Eliud Kipchoge Berlin Marathon

World record holder Eliud Kipchoge will race the Boston Marathon for the first time on April 17.

Kipchoge, who at September’s Berlin Marathon lowered his world record by 30 seconds to 2:01:09, has won four of the six annual major marathons — Berlin, Tokyo, London and Chicago.

The 38-year-old Kenyan has never raced Boston, the world’s oldest annual marathon dating to 1897, nor New York City but has repeated in recent years a desire to enter both of them.

Typically, he has run the London Marathon in the spring and the Berlin Marathon in the fall.

Kipchoge’s last race in the U.S. was the 2014 Chicago Marathon, his second of 10 consecutive marathon victories from 2014 through 2019.

He can become the first reigning men’s marathon world record holder to finish the Boston Marathon since South Korean Suh Yun-Bok set a world record of 2:25:39 in Boston in 1947, according to the Boston Athletic Association.

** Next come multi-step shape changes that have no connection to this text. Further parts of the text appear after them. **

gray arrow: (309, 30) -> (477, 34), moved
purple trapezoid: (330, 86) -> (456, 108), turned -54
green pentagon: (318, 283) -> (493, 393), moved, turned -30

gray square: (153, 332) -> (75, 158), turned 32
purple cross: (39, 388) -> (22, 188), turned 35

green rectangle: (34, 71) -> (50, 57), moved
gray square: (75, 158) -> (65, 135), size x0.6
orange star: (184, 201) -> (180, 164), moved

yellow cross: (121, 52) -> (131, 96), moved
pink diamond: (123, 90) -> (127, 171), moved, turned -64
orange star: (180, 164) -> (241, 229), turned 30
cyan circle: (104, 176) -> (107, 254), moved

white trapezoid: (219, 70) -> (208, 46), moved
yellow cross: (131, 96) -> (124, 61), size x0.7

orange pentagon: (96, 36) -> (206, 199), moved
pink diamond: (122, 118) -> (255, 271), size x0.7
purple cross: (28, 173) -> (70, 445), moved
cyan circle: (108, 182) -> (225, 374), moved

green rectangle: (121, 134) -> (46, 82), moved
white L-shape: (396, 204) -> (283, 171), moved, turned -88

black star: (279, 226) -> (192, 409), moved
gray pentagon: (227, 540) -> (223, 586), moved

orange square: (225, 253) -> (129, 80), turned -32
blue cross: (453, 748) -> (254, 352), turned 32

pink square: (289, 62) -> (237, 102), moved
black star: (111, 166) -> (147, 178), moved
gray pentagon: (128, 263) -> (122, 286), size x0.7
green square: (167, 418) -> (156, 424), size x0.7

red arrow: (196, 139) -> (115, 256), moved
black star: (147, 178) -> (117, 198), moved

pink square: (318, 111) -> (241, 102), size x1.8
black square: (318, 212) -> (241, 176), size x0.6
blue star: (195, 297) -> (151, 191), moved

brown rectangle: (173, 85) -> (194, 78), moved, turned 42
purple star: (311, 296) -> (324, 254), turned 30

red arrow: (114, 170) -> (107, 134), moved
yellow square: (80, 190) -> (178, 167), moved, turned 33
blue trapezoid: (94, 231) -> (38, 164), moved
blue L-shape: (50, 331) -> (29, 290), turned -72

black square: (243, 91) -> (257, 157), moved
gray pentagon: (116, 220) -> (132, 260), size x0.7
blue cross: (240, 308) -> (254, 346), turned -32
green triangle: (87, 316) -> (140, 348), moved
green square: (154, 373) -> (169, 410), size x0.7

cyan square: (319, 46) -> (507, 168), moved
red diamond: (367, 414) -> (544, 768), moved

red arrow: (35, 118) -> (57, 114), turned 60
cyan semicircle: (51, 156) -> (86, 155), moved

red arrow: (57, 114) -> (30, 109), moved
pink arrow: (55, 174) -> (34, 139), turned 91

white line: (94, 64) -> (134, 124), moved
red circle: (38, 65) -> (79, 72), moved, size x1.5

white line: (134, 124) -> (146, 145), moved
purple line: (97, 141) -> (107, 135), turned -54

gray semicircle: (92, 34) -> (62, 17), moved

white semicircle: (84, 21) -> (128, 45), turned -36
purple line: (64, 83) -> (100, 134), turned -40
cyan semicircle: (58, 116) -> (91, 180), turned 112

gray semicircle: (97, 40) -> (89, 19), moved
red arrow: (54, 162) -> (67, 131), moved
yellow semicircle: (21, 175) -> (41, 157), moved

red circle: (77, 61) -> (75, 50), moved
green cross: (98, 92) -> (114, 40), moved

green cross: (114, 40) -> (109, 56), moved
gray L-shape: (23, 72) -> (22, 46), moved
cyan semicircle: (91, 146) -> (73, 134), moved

In 2024 in Paris, Kipchoge is expected to race the Olympic marathon and bid to become the first person to win three gold medals in that event.

The Boston Marathon field also includes arguably the second- and third-best men in the world right now — Kipchoge’s Kenyan training partners Evans Chebet and Benson Kipruto. Chebet won Boston and New York City this year. Kipruto won Boston last year and Chicago this year.

American Des Linden, who won Boston in 2018, headlines the women’s field.